Exercise directions
Give the records again in full, exactly as they appear, but without the pictures.

--------------------------------

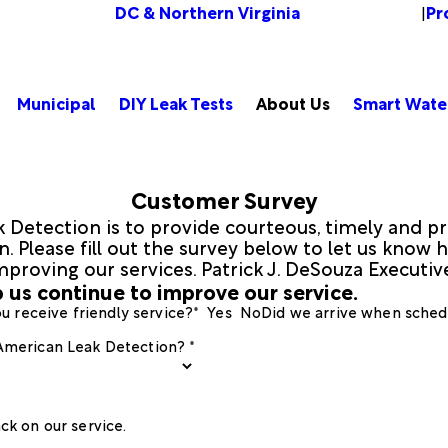
DC & Northern Virginia
Pr
Change Location
|
Municipal
DIY Leak Tests
About Us
Smart Wate
Customer Survey
 Detection is to provide courteous, timely and pr
 Please fill out the survey below to let us know h
mproving our services. Patrick J. DeSouza Executi
 us continue to improve our service.
u receive friendly service?*
Yes
No
Did we arrive when sched
 American Leak Detection? *
ck on our service.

--------------------------------

Response to the task
DC & Northern Virginia
Pr
Change Location
|
Municipal
DIY Leak Tests
About Us
Smart Wate
Customer Survey
 Detection is to provide courteous, timely and pr
 Please fill out the survey below to let us know h
mproving our services. Patrick J. DeSouza Executi
 us continue to improve our service.
u receive friendly service?*
Yes
No
Did we arrive when sched
 American Leak Detection? *
ck on our service.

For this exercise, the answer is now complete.